Using the “l+” mulitparticle allows us to realize that the e+ and mu+ matrix element are the same and therefore to be faster.

Cheers,

olivier

> On Sep 25, 2016, at 17:52, Ramkrishna <email address hidden> wrote:
>
> New question #402265 on MadGraph5_aMC@NLO:
> https://answers.launchpad.net/mg5amcnlo/+question/402265
>
> Hi,
>
> I would like to ask if I generate the process:
>
> generate p p > w+ w- j j QED=4 QCD=0 NP=1, w+ > l+ vl, w- > j j
>
> where the W+ can decay to any of the three leptons.
>
> Now, If I generate this process into three steps,i.e.
>
> 1) generate p p > w+ w- j j QED=4 QCD=0 NP=1, w+ > e+ ve, w- > j j
>
> 2) generate p p > w+ w- j j QED=4 QCD=0 NP=1, w+ > mu+ vm, w- > j j
>
> 3) generate p p > w+ w- j j QED=4 QCD=0 NP=1, w+ > ta+ vt, w- > j j
>
>
> And add them together.
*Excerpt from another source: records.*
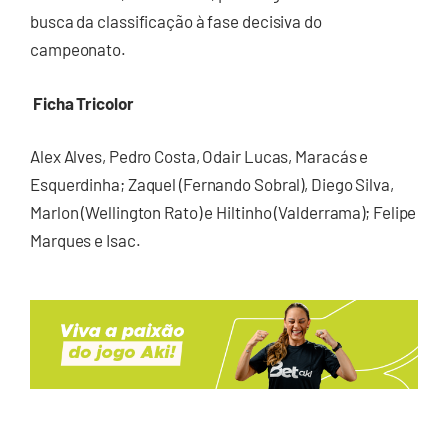
busca da classificação à fase decisiva do
campeonato.
Ficha Tricolor
Alex Alves, Pedro Costa, Odair Lucas, Maracás e
Esquerdinha; Zaquel (Fernando Sobral), Diego Silva,
Marlon (Wellington Rato) e Hiltinho (Valderrama); Felipe
Marques e Isac.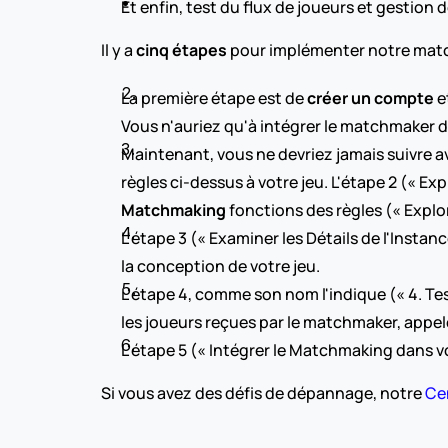
Et enfin, test du flux de joueurs et gestion d
Il y a 
cinq étapes
 pour implémenter notre matc
La première étape est de 
créer un compte
 e
Vous n'auriez qu'à intégrer le matchmaker da
Maintenant, vous ne devriez jamais suivre 
Matchmaking
 fonctions des règles (« Explo
L'étape 3 (« Examiner les Détails de l'Instanc
la conception de votre jeu.
L'étape 4, comme son nom l'indique (« 4. Te
les joueurs reçues par le matchmaker, appel
L'étape 5 (« Intégrer le Matchmaking dans 
Si vous avez des défis de dépannage, notre 
Ce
Then, Is it same as the inclusive generated sample or we might loose some contribution from cross-section in this process? If we loose some of contribution then what type of those contribution and is it significant contribution or not?
>
> with regards,
> Ram
>
> --
> You received this question notification because you are an answer
> contact for MadGraph5_aMC@NLO.

Revision history for this message
Ramkrishna (ramkrishna-sharma71) said : 		#2

Dear Olivier,

I defined l as

define l+ = e+ mu+ ta+
define l- = e- mu- ta-
define vl = ve vm vt
define vl~ = ve~ vm~ vt~

So, it will contain all three of them. So, As you said, If I use "l+" then it will be just faster no any change will be there from Physics point of view. Am I correct?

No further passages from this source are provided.